Count the lines below that contain "رگدال". Answer with the number alone.
"""
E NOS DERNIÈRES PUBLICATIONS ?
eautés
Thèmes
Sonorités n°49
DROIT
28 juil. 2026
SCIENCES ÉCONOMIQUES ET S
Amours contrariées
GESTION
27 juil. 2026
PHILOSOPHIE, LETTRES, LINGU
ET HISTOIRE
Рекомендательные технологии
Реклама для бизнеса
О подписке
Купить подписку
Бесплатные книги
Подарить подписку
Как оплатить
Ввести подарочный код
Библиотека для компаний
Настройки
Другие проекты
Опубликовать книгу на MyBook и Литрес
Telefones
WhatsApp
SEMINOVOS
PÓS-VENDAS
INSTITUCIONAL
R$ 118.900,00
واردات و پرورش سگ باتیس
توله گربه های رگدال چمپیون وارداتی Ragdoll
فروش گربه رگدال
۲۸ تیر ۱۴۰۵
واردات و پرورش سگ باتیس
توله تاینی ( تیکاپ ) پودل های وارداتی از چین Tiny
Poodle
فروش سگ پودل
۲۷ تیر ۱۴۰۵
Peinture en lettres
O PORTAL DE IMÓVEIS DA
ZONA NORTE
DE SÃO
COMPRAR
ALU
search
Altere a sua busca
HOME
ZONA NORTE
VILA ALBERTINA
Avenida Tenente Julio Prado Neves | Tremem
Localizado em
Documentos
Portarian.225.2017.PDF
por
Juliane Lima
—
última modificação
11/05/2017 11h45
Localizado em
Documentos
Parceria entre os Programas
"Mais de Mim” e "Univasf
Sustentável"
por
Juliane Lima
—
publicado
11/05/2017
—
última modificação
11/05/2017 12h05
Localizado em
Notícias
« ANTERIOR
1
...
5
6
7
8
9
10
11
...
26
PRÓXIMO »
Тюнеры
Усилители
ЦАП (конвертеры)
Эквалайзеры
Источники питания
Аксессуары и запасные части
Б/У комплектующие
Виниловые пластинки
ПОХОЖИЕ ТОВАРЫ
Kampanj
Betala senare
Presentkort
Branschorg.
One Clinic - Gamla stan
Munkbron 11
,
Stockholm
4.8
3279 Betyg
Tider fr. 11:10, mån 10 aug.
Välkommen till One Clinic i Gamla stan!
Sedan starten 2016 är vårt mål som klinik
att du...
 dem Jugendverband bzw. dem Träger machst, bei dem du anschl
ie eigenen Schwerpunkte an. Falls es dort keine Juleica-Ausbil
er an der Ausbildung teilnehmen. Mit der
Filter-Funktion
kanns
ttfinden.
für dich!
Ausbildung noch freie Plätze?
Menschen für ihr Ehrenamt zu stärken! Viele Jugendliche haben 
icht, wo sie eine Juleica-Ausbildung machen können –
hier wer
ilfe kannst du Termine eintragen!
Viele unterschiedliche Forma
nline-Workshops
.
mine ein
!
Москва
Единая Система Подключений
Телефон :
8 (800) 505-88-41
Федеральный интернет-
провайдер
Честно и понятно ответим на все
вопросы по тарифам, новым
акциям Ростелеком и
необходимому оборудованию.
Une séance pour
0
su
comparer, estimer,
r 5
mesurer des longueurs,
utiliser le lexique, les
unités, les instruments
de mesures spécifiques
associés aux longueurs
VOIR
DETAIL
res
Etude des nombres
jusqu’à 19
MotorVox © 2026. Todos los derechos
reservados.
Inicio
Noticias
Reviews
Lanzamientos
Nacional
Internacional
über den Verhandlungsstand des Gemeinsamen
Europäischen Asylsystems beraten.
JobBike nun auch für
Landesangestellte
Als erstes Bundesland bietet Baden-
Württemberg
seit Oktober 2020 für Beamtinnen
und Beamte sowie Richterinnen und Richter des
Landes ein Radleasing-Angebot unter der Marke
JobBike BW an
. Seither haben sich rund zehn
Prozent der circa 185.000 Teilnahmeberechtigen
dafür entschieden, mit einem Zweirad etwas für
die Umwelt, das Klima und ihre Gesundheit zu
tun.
"""
Solution to this problem: 2